E.E. began attending La Petite in September 1984. Although E.E. was not in the defendant’s classroom, E.E.’s mother at times left E.E. in the care of the defendant, who was one of the first teachers to arrive at La Petite in the morning. E.E.’s mother noticed during the summer of 1985 that E.E. “suddenly became very different than she had ever previously acted.” E.E. began having frequent inconsolable temper tantrums “for nothing in particular.” Although E.E. had been toilet-trained since the summer of 1984 and had had only two “accidents” since then, in the summer of 1985 E.E. began bed-wetting two to three times a week. On a few occasions, E.E. urinated on herself upon walking into the living room of her home. In addition, E.E. began having nightmares two to three times a week in June and July 1985. E.E. stated that she was afraid to go to the bathroom, and that she wanted her mother to go to the bathroom with her and stay with her while she was in the bathroom.

After E.E.’s mother learned of allegations of child abuse at La Petite, she asked E.E. if anyone had touched her “on your private parts where you go potty.” E.E. stated, “Yes, Mr. Stevens did.” E.E. stated that the defendant pulled down her panties. Subsequently E.E. indicated that the defendant had squeezed her buttocks and touched her in the vaginal area. E.E. stated that the defendant committed the acts while other children were playing outside and the defendant took her inside the daycare for a “timeout.” After E.E.’s first therapy session, E.E. told her mother without prompting, “Mr. Stevens rubbed his peanut in my face and peed on me.” E.E. also stated that she had to wipe her face off with paper towels. In January 1986, when E.E.’s mother was enrolling E.E. in another daycare center, E.E. said, “I don’t want a man teacher.”

In August 1985, Detective Piluras interviewed E.E. using anatomically correct dolls. While E.E. was identifying anatomical parts of a girl doll, E.E. volunteered in a matter-of-fact tone, “You know what, Mr. Stevens pulled my panties down.” When Piluras asked if anyone had ever touched her “body,” E.E.’s word for “vagina,” E.E. *950stated that “Mr. Stevens” had with his hands. When Piluras asked if anything had been placed inside her, E.E. said the defendant had “put a bomb in her.”

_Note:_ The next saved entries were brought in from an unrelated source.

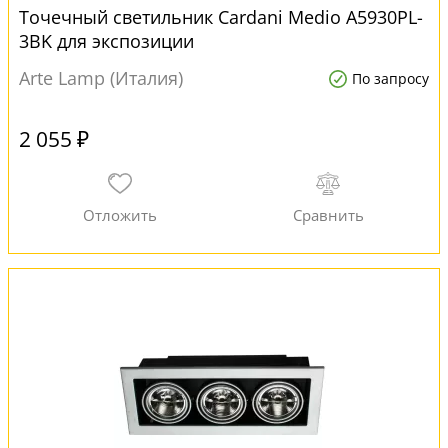
Точечный светильник Cardani Medio A5930PL-
3BK для экспозиции
Arte Lamp (Италия)
По запросу
2 055 ₽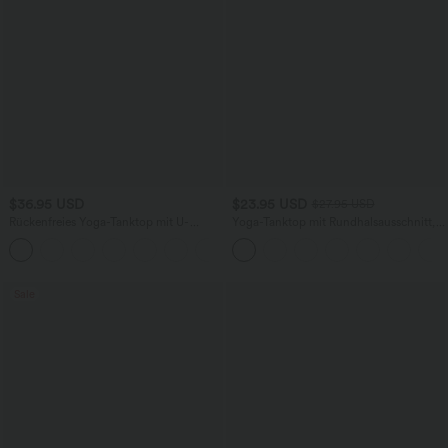
$36.95 USD
$23.95 USD
$27.95 USD
Rückenfreies Yoga-Tanktop mit U-
Yoga-Tanktop mit Rundhalsausschnitt,
Ausschnitt, überkreuzten Trägern und
Rüschen und InstantCool
abgerundetem Saum
Sale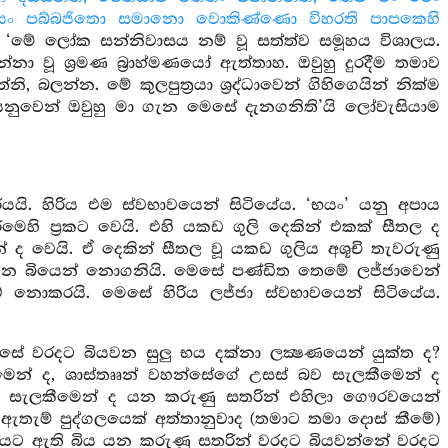
ාරියං පබ්බජිතො සමානො වොකිණ්ණො විහරති පාපකෙහි
‘මේ ලෝක සන්නිවාසය නම් වූ සත්ත්ව සමූහය විශාලය.
්නා වූ ශ්‍රමණ බ්‍රාහ්මණයෝ ඇත්තාහ. ඔවුහු දුරදීම තමාව
ි, බලන්න. මේ කුලපුත්‍රයා ශ්‍රද්ධාවෙන් ගිහිගෙයින් නික්ම
 යනුවෙන් ඔවුහු මා ගැන මෙසේ දැනගනිති’යි ලෝවැසියාම
යි. හිරිය එම ස්වභාවයෙන් සිටියේය. ‘භයං’ යනු අපාය
මෙහි ප්‍රකට වෙයි. එහි යකඩ ගුලි දෙකින් එකක් සීතල ද
ේ ද වෙයි. ඒ දෙකින් සීතල වූ යකඩ ගුලිය අශූචි තැවරුණු
ැවෙන බියෙන් නොගනියි. මෙසේ පණ්ඩිත තෙමේ ලජ්ජාවෙන්
් නොකරයි. මෙසේ හිරිය ලජ්ජා ස්වභාවයෙන් සිටියේය.
ේ වරදට බියවන සුලු භය දක්නා ලක්‍ෂණයෙන් යුක්ත ද?
මෙන් ද, ශාස්තෲන් වහන්සේගේ උසස් බව සැලකීමෙන් ද
බව සැලකීමෙන් ද යන කරුණු සතරින් එහිලා ගෞරවයෙන්
ඇතැම් පුද්ගලයෙක් අත්තානුවාද (තමාට තමා දොස් කීමේ)
ුගතියට ඇති බිය යන කරුණු සතරින් වරදට බියවන්නේ වරදට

In September 1985, E.E. began receiving therapy from Pat McKee, a social worker. McKee testified that E.E., who was verbal and “precocious,” was age-appropriate developmentally and behaviorally and could distinguish between reality, fantasy and lying. Over the course of several sessions, E.E. identified an anatomically correct doll as “Mr. Stevens” and stated that he did “bad things” to her. E.E. also stated that the defendant’s penis got hard, that the penis felt big and too big for her mouth, that the defendant “pee’d in my face,” and that the “pee” was “sticky and icky.” McKee stated that E.E. could indicate where the defendant touched her and that sometimes it “kind of tickled” and other times it hurt. McKee stated that while E.E. was trying to describe the incident, “[i]t was obvious she didn’t have all the words for all the things she experienced” at the time. McKee also testified, “This is a child who would be particularly difficult to coach. She has a mind of her own.” McKee, who was qualified as an expert witness in the fields of social work and applied psychotherapy, testified that E.E.’s statements were consistent with those of sexually abused children, and that E.E.’s atypical behavior during summer of 1985 was consistent with children who have experienced trauma.

B.

The jury found the defendant guilty of two counts of sexual assault on a child, and the defendant was sentenced to two concurrent terms of six years imprisonment.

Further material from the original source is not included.